THE COST-EFFECTIVENESS OF ELTROMBOPAG FOR THE TREATMENT OF CHRONIC ADULT IMMUNE THROMBOCYTOPENIC PURPURA (ITP) IN IRELAND
Author(s)
Hanley RM1, Redmond S1, Thompson G21GlaxoSmithKline, Dublin, Ireland, 2GlaxoSmithKline, Uxbridge, United Kingdom
OBJECTIVES: Immune thrombocytopenia (ITP) is a rare autoimmune disorder characterised by low platelet counts resulting in symptoms that are usually minor, e.g. petechiae. However, patients with very low platelet counts face the risk of serious, but rare, bleeds, e.g. intracranial haemorrhage. The study objective was to estimate the cost-effectiveness of treating two groups of chronic adult ITP patients (refractory to splenectomy and where splenectomy is contraindicted) with oral eltrombopag versus romiplostim or rituximab from an Irish healthcare payer perspective.METHODS: A Markov model with a four week model cycle, two year time horizon and seven health states was used. In one arm, patients were treated with eltrombopag and in the other romiplostim or rituximab. Patients began in either the ‘controlled platelet’ or ‘uncontrolled platelet’ health states. Response rates from clinical trials (eltrombopag and romiplostim) and a published literature review (rituximab) determined whether patients were controlled or not. Controlled patients experienced a higher level of utility and lower risk of transitioning to bleed health states. Utilities (using the SF-36v2) for controlled/uncontrolled platelet levels were from the eltrombopag pivotal trial, RAISE. Utility for bleeds and costs were taken from the literature.
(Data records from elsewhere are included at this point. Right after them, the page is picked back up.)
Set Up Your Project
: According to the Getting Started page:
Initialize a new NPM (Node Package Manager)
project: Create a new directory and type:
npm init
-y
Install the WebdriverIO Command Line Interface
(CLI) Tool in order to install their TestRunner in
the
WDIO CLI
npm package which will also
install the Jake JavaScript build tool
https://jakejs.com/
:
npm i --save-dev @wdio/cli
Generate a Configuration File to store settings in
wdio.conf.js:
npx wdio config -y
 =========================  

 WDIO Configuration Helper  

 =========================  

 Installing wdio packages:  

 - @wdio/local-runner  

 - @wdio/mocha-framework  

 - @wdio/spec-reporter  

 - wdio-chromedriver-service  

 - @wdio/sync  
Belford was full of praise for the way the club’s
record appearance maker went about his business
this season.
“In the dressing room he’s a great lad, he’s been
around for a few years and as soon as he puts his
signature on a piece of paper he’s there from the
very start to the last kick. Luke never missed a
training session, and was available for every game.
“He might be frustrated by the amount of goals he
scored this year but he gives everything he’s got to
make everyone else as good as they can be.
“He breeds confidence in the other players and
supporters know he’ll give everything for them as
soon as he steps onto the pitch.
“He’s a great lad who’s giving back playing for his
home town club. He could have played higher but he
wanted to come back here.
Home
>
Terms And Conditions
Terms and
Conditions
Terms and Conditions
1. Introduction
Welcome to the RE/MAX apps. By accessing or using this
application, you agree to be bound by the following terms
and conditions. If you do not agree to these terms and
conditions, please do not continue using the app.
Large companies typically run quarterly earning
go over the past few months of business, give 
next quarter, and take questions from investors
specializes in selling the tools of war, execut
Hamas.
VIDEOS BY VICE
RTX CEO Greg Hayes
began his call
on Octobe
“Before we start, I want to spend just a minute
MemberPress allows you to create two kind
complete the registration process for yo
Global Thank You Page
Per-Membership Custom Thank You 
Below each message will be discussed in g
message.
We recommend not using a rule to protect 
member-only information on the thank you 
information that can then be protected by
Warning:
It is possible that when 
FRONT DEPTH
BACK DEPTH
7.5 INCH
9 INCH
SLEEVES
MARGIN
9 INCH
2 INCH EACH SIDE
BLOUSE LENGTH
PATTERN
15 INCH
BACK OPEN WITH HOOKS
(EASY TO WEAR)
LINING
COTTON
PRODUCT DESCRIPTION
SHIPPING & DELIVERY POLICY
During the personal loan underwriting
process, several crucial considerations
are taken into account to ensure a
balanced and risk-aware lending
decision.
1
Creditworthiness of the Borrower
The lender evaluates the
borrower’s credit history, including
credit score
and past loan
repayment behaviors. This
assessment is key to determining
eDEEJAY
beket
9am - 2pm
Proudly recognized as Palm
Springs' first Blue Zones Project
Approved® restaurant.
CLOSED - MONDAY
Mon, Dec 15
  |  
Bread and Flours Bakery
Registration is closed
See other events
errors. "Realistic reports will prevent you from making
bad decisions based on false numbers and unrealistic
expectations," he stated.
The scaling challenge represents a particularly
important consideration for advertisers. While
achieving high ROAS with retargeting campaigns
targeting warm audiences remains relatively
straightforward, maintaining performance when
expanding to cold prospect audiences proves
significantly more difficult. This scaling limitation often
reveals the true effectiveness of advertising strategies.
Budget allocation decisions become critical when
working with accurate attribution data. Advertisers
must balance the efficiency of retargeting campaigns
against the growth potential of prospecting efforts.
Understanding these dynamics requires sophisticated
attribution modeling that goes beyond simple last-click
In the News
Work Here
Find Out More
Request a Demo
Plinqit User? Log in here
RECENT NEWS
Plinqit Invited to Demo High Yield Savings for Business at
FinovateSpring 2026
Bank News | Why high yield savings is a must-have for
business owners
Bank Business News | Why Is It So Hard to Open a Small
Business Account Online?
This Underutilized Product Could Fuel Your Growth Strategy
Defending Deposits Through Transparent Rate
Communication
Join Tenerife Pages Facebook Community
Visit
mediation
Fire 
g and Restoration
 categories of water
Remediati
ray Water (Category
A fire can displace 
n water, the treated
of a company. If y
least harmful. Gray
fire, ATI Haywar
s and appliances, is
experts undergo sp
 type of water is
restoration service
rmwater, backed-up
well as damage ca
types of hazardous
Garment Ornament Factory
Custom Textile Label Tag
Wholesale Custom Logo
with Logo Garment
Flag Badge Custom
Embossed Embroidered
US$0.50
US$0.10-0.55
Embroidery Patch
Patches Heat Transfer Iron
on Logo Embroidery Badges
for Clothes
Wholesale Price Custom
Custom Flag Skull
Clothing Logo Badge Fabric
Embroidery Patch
Costs and benefits were discounted by 4%.RESULTS: The model estimated that eltrombopag dominates romiplostim, i.e. cost savings of €13,000 and €18,000 with an incremental QALY of 0.1 and 0.03 for patients who are refractory to splenectomy and where splenectomy is contraindicated respectively. This result was driven by the fact that eltrombopag is less expensive, does not incur wastage or administration costs and has slightly better durable response rates compared to romiplostim. Eltrombopag is not cost-effective compared to rituximab for both groups of patients because rituximab is significantly less costly than eltrombopag with comparable response rates. CONCLUSIONS: The economic model showed that eltrombopag dominates romiplostim but is not cost-effective versus rituximab.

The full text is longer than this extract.